▶ _PROBLEM DETAILS_: Needed from the data below: all lines that contain the word "zastavit".

+ + + +

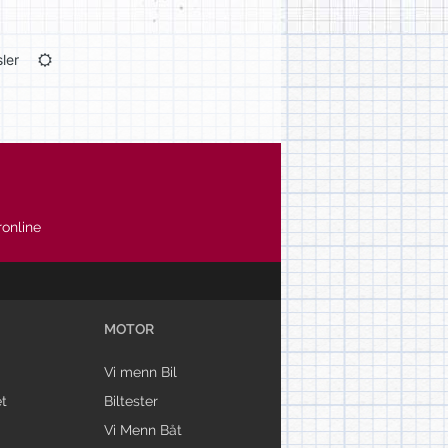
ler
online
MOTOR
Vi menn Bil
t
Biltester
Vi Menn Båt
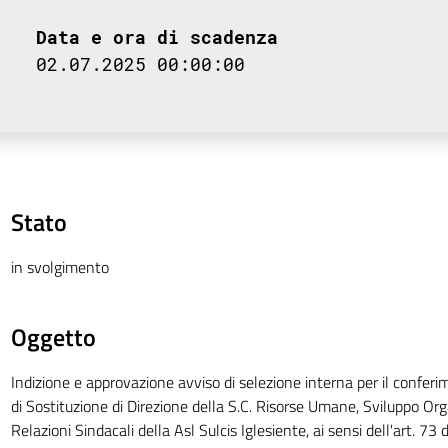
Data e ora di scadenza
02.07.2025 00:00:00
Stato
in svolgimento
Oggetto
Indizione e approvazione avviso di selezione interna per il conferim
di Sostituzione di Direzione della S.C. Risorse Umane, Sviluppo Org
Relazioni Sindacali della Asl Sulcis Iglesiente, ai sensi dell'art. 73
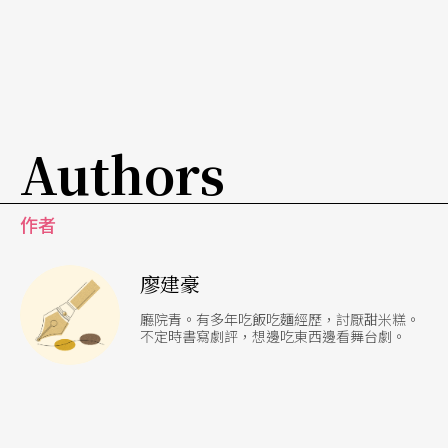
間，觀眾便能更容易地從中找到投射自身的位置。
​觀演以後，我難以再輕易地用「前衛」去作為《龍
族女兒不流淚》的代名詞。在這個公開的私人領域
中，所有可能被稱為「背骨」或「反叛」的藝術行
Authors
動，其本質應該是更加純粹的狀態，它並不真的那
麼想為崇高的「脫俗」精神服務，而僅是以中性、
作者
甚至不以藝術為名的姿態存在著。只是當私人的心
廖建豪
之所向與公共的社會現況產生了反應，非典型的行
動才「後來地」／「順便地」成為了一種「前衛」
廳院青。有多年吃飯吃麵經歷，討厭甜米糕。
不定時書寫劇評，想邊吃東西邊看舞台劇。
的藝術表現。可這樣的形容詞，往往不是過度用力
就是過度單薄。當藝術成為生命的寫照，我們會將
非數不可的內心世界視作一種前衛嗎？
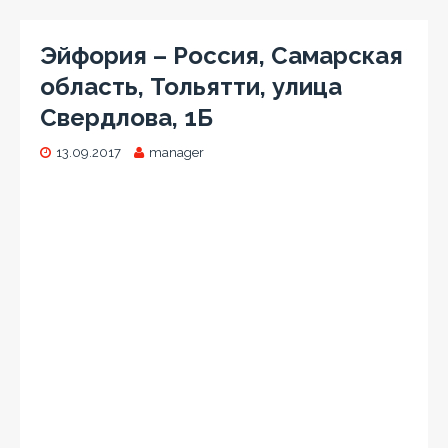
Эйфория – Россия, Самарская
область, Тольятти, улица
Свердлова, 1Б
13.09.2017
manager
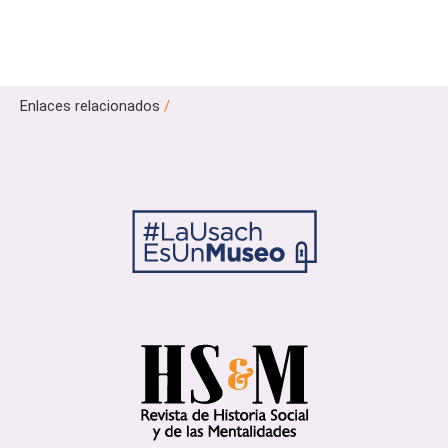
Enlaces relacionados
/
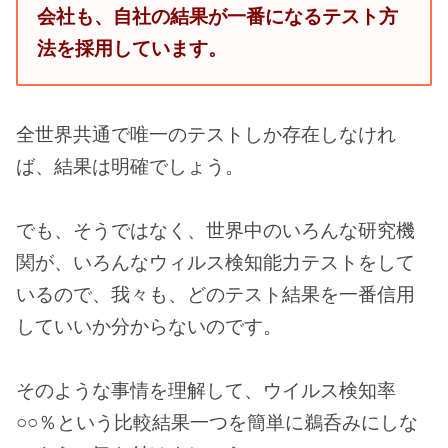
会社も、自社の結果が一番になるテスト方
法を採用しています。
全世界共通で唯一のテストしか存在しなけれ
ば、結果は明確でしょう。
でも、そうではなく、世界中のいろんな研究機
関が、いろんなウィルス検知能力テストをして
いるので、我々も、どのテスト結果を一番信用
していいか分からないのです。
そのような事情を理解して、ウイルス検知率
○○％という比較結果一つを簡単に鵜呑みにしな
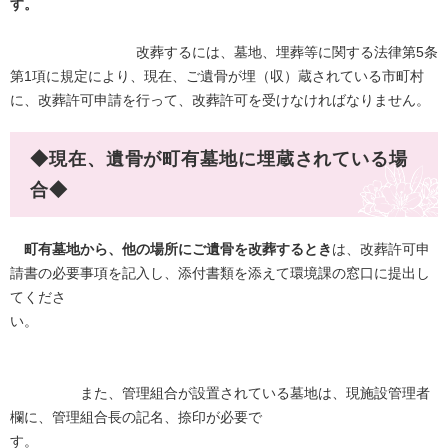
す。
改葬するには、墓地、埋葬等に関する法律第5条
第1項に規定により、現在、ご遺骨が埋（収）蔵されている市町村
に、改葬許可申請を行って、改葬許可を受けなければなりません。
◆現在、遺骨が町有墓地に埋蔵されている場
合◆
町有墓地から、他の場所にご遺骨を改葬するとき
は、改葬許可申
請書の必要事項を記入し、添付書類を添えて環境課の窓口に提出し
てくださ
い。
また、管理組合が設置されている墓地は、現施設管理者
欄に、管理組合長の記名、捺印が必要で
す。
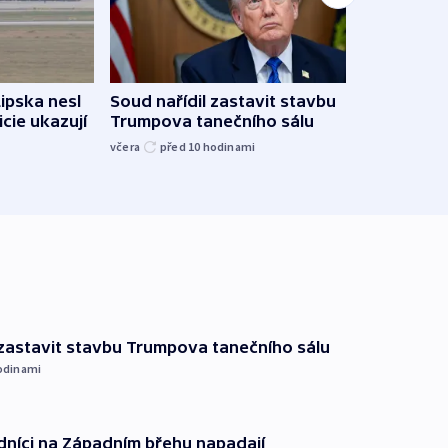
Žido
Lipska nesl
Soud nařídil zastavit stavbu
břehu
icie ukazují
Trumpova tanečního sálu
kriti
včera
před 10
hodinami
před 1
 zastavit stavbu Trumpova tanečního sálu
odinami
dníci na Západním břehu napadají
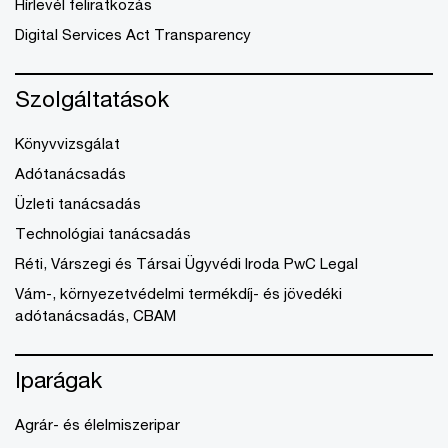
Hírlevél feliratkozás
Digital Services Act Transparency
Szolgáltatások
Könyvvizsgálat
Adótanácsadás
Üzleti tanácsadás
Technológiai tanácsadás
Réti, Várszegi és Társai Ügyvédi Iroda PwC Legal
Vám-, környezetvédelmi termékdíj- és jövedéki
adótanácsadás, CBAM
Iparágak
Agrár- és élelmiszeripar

+ + + +

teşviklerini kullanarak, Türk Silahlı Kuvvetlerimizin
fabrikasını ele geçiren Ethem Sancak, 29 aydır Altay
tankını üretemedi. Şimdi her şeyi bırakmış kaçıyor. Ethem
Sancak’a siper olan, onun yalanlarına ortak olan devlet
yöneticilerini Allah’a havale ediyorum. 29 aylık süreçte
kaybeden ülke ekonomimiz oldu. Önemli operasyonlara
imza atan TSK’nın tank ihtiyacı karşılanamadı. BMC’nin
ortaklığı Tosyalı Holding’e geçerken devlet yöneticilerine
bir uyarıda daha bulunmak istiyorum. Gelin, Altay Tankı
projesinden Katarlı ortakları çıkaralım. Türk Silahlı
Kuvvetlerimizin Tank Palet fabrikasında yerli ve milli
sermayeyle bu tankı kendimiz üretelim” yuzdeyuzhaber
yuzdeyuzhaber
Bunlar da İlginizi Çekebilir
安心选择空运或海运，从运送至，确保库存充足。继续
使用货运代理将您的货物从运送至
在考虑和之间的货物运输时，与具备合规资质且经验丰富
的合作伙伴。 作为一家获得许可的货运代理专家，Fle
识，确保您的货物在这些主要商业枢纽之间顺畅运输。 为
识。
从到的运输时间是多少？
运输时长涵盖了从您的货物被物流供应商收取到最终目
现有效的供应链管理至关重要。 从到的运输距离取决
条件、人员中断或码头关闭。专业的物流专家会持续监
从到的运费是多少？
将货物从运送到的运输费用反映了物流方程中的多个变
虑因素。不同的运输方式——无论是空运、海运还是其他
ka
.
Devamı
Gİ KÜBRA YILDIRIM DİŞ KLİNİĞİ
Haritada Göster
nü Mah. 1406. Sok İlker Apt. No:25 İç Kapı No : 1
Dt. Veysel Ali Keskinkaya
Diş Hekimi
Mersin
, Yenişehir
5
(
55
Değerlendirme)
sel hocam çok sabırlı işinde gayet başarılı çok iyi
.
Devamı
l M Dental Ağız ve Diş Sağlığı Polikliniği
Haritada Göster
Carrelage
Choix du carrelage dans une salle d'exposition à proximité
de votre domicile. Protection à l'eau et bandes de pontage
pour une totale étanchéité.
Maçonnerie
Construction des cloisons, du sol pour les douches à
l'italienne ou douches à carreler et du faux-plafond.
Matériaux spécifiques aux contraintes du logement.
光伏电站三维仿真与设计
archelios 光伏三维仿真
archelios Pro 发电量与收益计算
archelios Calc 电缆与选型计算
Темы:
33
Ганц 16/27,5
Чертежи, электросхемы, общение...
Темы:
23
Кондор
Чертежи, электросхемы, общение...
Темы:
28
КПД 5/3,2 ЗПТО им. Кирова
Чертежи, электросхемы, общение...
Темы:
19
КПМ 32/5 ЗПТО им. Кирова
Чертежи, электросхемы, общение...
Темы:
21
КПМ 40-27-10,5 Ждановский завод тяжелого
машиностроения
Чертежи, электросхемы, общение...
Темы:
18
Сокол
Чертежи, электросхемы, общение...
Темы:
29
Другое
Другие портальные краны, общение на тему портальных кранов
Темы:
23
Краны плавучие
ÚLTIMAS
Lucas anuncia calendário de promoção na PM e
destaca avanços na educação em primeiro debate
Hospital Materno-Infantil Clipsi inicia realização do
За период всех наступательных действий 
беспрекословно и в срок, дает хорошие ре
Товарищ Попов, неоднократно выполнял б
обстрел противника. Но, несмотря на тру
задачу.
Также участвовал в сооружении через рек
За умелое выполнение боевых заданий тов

+ + + +

▶ _TASK OUTPUT_:
Soud nařídil zastavit stavbu
 zastavit stavbu Trumpova tanečního sálu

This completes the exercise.